That’s not to suggest they report whatever they want; regulators require financial disclosure at least every quarter. Revenue, earnings, and forward guidance must adhere to what are called “generally-accepted accounting principles,” or GAAP. They must speak a universal language to allow investors to compare results to other companies and other sectors.

The showbiz part of earnings season comes from how earnings relate to analyst consensus – also known as a beat, meet or miss – and how markets react. The consensus number is typically a combination of estimates from analysts and the company itself.

Companies will usually telegraph earnings well in advance to avoid wild swings in the stock price. If earnings results are going to move the stock at all, companies prefer the direction to be up.
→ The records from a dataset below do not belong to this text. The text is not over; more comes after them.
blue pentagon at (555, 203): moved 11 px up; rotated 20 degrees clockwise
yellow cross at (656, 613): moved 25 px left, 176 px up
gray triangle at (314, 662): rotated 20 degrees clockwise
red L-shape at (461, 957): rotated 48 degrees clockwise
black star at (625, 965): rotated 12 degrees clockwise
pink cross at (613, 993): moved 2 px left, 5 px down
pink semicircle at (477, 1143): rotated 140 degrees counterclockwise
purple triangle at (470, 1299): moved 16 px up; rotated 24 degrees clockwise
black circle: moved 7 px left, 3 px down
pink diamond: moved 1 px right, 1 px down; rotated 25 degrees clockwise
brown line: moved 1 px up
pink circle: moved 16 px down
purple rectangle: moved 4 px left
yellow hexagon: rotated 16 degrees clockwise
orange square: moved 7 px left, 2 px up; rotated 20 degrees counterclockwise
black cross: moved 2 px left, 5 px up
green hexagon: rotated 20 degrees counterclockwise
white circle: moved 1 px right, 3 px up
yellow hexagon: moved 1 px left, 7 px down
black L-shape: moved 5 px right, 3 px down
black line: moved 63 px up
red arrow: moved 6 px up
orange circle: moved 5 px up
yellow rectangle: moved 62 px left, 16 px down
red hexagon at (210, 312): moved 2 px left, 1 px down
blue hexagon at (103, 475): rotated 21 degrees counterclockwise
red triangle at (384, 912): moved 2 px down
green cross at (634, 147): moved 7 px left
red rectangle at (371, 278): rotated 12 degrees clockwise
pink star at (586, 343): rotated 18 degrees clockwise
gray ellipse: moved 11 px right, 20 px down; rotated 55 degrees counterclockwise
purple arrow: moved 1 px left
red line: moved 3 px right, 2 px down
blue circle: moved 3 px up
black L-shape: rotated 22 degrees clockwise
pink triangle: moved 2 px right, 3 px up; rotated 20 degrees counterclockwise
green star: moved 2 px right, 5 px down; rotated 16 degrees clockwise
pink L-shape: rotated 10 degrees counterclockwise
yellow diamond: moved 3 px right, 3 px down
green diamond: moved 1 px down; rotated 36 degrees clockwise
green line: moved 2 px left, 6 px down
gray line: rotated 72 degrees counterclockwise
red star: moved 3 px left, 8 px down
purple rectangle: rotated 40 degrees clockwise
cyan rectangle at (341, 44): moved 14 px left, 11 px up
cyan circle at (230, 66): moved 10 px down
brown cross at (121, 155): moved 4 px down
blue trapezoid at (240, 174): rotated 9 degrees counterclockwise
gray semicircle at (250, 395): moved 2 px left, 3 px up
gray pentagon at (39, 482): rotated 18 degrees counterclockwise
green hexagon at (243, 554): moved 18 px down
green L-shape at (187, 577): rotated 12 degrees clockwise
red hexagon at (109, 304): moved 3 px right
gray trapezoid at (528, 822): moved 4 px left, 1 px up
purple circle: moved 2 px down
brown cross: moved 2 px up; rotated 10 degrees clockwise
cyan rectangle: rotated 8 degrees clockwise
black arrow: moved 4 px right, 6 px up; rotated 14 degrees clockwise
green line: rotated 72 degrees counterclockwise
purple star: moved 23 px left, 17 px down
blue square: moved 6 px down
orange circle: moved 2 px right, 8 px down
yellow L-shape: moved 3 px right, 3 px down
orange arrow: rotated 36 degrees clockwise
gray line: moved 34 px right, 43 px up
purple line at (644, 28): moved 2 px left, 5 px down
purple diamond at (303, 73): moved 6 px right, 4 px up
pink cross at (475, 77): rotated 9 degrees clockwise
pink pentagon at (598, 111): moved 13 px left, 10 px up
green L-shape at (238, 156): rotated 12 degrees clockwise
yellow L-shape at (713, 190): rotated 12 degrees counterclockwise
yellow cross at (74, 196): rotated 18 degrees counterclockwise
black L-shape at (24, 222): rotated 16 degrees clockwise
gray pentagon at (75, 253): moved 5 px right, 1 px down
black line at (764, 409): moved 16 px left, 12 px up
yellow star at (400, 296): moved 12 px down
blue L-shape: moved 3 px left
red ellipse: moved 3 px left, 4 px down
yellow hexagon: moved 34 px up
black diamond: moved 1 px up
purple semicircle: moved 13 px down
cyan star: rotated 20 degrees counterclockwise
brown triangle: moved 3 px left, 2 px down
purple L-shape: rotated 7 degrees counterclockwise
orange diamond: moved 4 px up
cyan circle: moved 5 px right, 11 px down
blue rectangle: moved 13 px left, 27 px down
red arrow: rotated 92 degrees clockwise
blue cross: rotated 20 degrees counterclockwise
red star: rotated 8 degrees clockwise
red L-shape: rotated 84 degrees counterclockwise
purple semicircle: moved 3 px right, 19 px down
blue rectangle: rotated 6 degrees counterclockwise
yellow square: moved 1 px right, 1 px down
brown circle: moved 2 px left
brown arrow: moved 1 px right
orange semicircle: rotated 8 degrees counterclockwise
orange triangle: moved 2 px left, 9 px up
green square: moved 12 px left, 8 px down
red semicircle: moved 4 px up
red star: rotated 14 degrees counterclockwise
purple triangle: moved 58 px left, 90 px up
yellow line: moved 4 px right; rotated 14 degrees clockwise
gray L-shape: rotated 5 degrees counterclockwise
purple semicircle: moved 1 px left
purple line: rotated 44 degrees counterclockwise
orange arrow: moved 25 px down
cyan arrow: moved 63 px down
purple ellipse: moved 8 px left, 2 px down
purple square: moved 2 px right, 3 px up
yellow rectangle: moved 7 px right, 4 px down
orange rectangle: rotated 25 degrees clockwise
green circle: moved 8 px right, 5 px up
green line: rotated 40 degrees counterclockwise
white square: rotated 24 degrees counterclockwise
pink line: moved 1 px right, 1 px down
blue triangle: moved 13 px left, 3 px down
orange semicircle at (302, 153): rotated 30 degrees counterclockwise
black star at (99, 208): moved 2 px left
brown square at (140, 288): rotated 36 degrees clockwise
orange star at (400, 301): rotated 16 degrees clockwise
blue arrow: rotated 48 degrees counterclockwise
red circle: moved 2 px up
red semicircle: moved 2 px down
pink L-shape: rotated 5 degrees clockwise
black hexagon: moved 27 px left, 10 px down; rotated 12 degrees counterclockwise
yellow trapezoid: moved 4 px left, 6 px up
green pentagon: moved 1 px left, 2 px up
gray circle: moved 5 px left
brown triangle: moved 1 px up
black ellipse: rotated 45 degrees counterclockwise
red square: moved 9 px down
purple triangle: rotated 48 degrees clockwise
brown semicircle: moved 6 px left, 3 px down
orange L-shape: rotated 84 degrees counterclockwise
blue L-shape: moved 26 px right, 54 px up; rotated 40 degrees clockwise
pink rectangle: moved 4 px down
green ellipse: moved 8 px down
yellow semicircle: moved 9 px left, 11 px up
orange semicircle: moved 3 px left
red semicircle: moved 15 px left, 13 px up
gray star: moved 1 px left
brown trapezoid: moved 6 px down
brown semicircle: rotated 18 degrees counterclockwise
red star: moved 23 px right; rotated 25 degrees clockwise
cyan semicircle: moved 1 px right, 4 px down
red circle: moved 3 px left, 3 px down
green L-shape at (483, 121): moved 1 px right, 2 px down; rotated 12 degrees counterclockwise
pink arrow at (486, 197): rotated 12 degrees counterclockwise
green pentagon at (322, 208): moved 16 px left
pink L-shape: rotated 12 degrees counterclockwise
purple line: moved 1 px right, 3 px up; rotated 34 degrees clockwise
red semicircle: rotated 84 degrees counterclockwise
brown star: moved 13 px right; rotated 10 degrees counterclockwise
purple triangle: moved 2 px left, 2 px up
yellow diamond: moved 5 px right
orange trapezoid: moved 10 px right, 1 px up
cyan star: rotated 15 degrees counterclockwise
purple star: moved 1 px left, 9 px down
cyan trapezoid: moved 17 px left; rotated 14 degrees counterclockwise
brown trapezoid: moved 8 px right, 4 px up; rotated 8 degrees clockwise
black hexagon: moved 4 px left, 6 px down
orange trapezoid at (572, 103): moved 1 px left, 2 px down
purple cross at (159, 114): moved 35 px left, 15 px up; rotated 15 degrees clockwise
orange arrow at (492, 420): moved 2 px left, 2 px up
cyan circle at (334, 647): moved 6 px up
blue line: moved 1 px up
That’s why they will often “under-promise and over-deliver”. In other words, they will play down results hoping to beat consensus.

It’s difficult to pinpoint specific companies that play the expectation game, but consider this: at the halfway point of the current earnings season, about 75 per cent of S&P 500 companies have beat expectations. You might think it’s a reflection of cheap stock prices in relation to earnings, but the fact is over 65 per cent of the S&P 500 historically beat expectations, according to earnings tracker Thomson Reuters.

It’s important to note that an earnings beat does not always result in a stock going up. Big institutional investors with big institutional research departments might not be so surprised and may have already baked those earnings results into their price projections.

To get an insight into earnings the pros suggest going beyond beat, meet, or miss and read company and analyst notes. They may not be the glamourous part of the parade, but it’s better than walking behind.